- Extracted material
══════════════════════════════

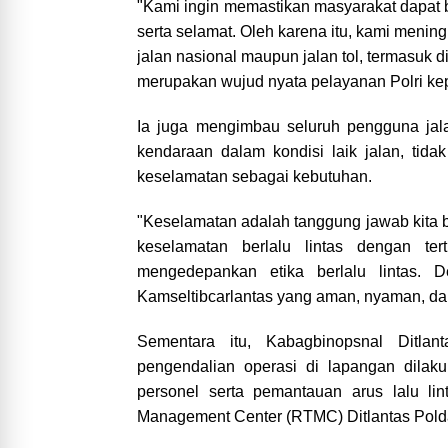
"Kami ingin memastikan masyarakat dapat 
serta selamat. Oleh karena itu, kami mening
jalan nasional maupun jalan tol, termasuk 
merupakan wujud nyata pelayanan Polri ke
Ia juga mengimbau seluruh pengguna jala
kendaraan dalam kondisi laik jalan, tida
keselamatan sebagai kebutuhan.
"Keselamatan adalah tanggung jawab kita 
keselamatan berlalu lintas dengan te
mengedepankan etika berlalu lintas. 
Kamseltibcarlantas yang aman, nyaman, dan
Sementara itu, Kabagbinopsnal Ditla
pengendalian operasi di lapangan dilaku
personel serta pemantauan arus lalu lin
Management Center (RTMC) Ditlantas Pold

══════════════════════════════

- Exercise directions
Using the listing, collect all lines in which the string "lintas" is found.

- Written solution
keselamatan berlalu lintas dengan te
mengedepankan etika berlalu lintas. 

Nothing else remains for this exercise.